───── Working data
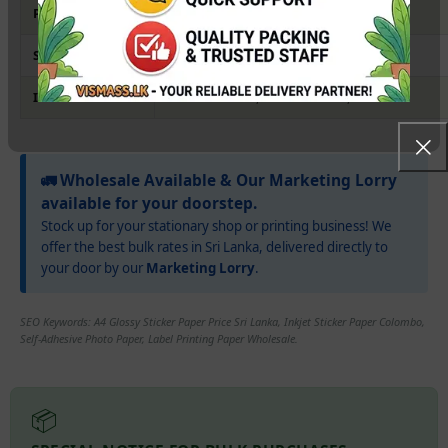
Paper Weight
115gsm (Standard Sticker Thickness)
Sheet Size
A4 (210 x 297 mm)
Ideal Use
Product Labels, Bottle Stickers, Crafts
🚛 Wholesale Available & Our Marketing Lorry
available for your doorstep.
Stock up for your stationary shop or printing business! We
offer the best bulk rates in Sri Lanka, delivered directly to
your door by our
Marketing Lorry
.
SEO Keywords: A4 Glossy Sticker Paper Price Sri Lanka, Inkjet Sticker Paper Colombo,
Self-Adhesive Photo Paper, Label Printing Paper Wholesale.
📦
──────────
───── Working data
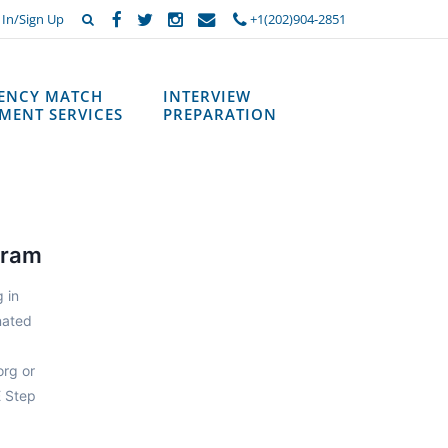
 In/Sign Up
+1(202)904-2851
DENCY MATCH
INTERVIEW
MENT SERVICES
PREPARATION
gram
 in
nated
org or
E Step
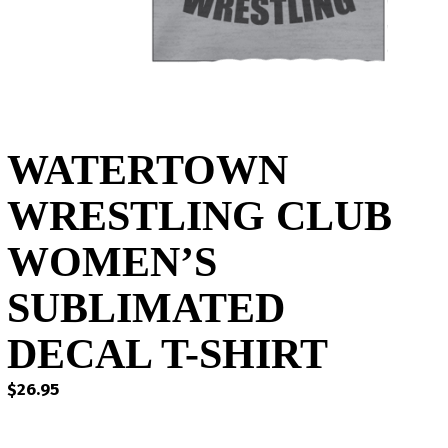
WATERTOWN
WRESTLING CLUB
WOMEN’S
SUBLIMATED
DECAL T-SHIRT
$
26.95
──────────
───── Working data
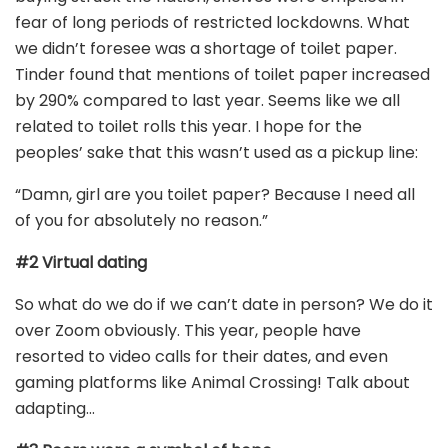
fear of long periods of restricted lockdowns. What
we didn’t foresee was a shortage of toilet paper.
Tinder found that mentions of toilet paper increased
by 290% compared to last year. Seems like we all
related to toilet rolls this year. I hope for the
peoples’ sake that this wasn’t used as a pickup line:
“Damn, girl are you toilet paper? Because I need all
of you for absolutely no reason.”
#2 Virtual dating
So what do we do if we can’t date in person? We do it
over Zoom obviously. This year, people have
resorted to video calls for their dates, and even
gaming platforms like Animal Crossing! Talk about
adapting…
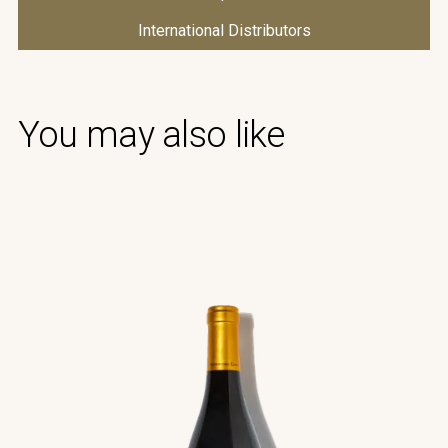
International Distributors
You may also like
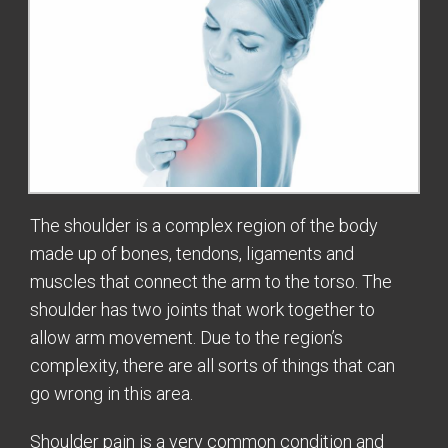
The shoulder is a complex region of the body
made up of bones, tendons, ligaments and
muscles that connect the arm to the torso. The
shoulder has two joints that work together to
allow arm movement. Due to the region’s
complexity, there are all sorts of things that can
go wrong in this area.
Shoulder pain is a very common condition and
──────────
What is required:
Within the data above, the span starting at the line containing "by 290% compared" and ending at the line containing "So what do we" is to be retyped exactly, with no other lines.

Result for this task:
by 290% compared to last year. Seems like we all
related to toilet rolls this year. I hope for the
peoples’ sake that this wasn’t used as a pickup line:
“Damn, girl are you toilet paper? Because I need all
of you for absolutely no reason.”
#2 Virtual dating
So what do we do if we can’t date in person? We do it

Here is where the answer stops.